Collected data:

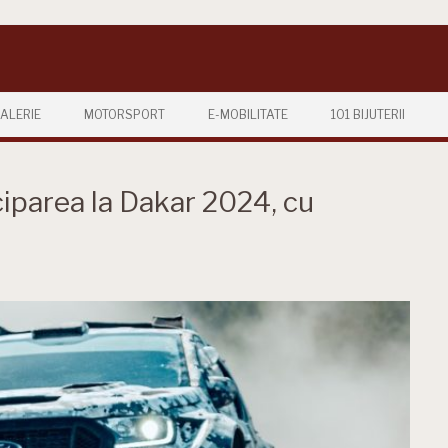
ALERIE
MOTORSPORT
E-MOBILITATE
101 BIJUTERII
ciparea la Dakar 2024, cu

WHAT IS REQUIRED: Return every entry word for word, but drop any pictures.

OUTPUT FOR THIS EXERCISE:
ALERIE
MOTORSPORT
E-MOBILITATE
101 BIJUTERII
ciparea la Dakar 2024, cu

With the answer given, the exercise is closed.